# Largest 40k armies



## pookie9121 (Apr 17, 2012)

I just started building an IG army and I can already tell that this army will get pretty large pretty fast. So far I have picked up 30 shock troops, 2 Chimeras and a command squad with another 20 shock troops and a Shadowlord ordered earlier today. I am curious to see pictures of people with large 40k armies whether they are IG or something else. 

Cheers,
Erik


----------



## DivineEdge (May 31, 2012)

I don't have any pictures up (maybe I will get some though once everything gets painted, I get a good camera and I run out of good excuses) but my nids army is larger than all my others combined. We use it for apoc. games at my GW store when they play them (usually with new players). Hundreds of gants and dozens of MCs, not to mention all the medium size guys. 

Which reminds me of a funny tangent point - the other day I played a game against one of our resident powergamers who enjoys list tailoring. His 40k armies are - necron air force, 27/27 daemon screamer/flamer list, and grey knights he has from 5th. Told him I was doing nidzilla, then put down a swarm list. Conversation that followed:

"What the &*$% is that?!?! You said nidzilla!"
"Well yes I did (censored to protect the innocent). But to teach you to stop list tailoring, I lied. Aren't you glad you brough so many lascannons"?
"$%&# you! How am I supposed to win"?
"Hey man - pro tip - you aren't. Ready to play now?"


----------



## Achaylus72 (Apr 30, 2011)

Well at this stage i have two main armies going and that is "Sons of Achaylus" Chaos Space Marines that is something like 24,000 points, while my "Purple Skullz" Orks comes in at about 8,000 points, but in Apoc i combine both for a grand total of about 32,000 points.

Cheers


----------



## maelstrom48 (Sep 5, 2012)

DivineEdge said:


> "What the &*$% is that?!?! You said nidzilla!"
> "Well yes I did (censored to protect the innocent). But to teach you to stop list tailoring, I lied. Aren't you glad you brough so many lascannons"?
> "$%&# you! How am I supposed to win"?
> "Hey man - pro tip - you aren't. Ready to play now?"


I lol'ed.

I have a friend who has about 15k of guard. I think there are 2 baneblades and a shadowsword in there. And LOTS of bodies. He'd need 2 deployment zones just to cram all the bases into the same game. I wish I had a picture of this but actually... not really, because he uses a tube of glue per tank and then throws on gobbets of paint. It's 15k of abomination, honestly. Spare your eyes some pain.


----------



## Achaylus72 (Apr 30, 2011)

maelstrom48 said:


> I lol'ed.
> 
> I have a friend who has about 15k of guard. I think there are 2 baneblades and a shadowsword in there. And LOTS of bodies. He'd need 2 deployment zones just to cram all the bases into the same game. I wish I had a picture of this but actually... not really, because he uses a tube of glue per tank and then throws on gobbets of paint. It's 15k of abomination, honestly. Spare your eyes some pain.

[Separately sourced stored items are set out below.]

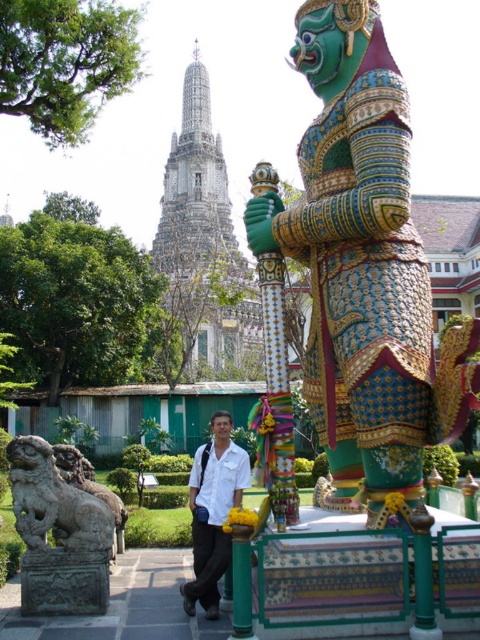 You are standing in front of the temple complex and want to take a photo that includes both the central statue and the distant temple structure. You notice two points marked in the scene. Which point is closer to you, point [425,344] or point [55,477]?

Point [425,344] is closer to the viewer than point [55,477].

You are a tourist visiting the temple complex and want to take a photo of the white stone temple at upper center without the gray stone lion at lower left appearing in the frame. Is this possible given their positions?

The gray stone lion at lower left is behind the white stone temple at upper center, so if you position yourself so that the temple is between you and the lion, you can take a photo of the white stone temple at upper center without the gray stone lion at lower left in the frame.

You are a tourist visiting the temple and want to take a photo of the gray stone lion at lower left and the white matte shirt at center. Which object is narrower when viewed from your position?

The gray stone lion at lower left is thinner than the white matte shirt at center, so it is narrower when viewed from your position. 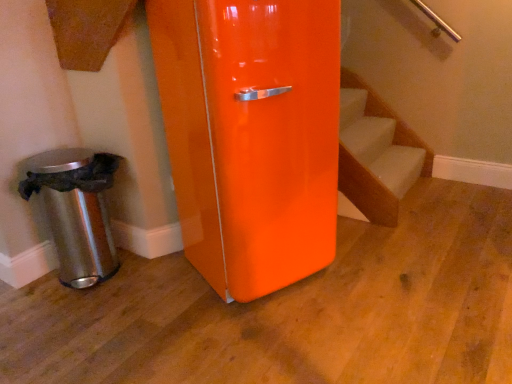 You are a GUI agent. You are given a task and a screenshot of the screen. Output one action in this format:
    pyautogui.click(x=<x>, y=<y>)
    Task: Click on the vacant area that is in front of polished metallic trash can at lower left
    
    Given the screenshot: What is the action you would take?
    pyautogui.click(x=74, y=321) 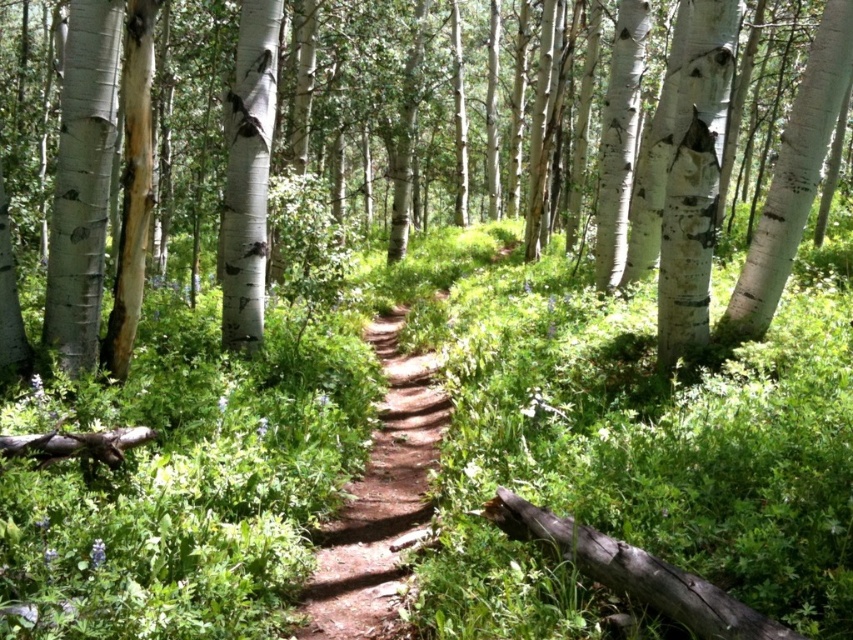 Question: Can you confirm if brown dirt path at center is thinner than white smooth tree trunk at center?

Choices:
 (A) no
 (B) yes

Answer: (B)

Question: Can you confirm if white smooth tree at center is smaller than brown dirt path at center?

Choices:
 (A) no
 (B) yes

Answer: (A)

Question: Which object is the farthest from the brown dirt path at center?

Choices:
 (A) white smooth tree trunk at center
 (B) white smooth tree at center

Answer: (B)

Question: Which point appears closest to the camera in this image?

Choices:
 (A) (96, 58)
 (B) (248, 339)
 (C) (358, 584)

Answer: (C)

Question: Which point is closer to the camera?

Choices:
 (A) (401, 99)
 (B) (347, 506)

Answer: (B)

Question: Is brown dirt path at center positioned at the back of white smooth tree trunk at center?

Choices:
 (A) yes
 (B) no

Answer: (A)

I know of your pain, i once went to a tourney and saw this large Space Marine army of about that size, oh the shame of it, the bugger who owned the army decided to paint his entire army white, but with and i kid you not with white acrylic undercoat housepaint, i asked him how did he use it and he told me that he simply dipped the models in the paint and let them "drip dry" i have never ever wanted to kill someone and steal their models in my life. Oh the Shame.


----------



## LTKage (May 2, 2012)

There is a guy at my local game store with 80k+ points worth of Space Marines. Pretty insane.


Also, the list tailoring guy sounds like an uber-tool.


----------



## shaantitus (Aug 3, 2009)

Mine, Just the Traitor guard part about 2 years ago.I have added several tanks and a couple of squads of infantry since then, as well as heaps more artillery.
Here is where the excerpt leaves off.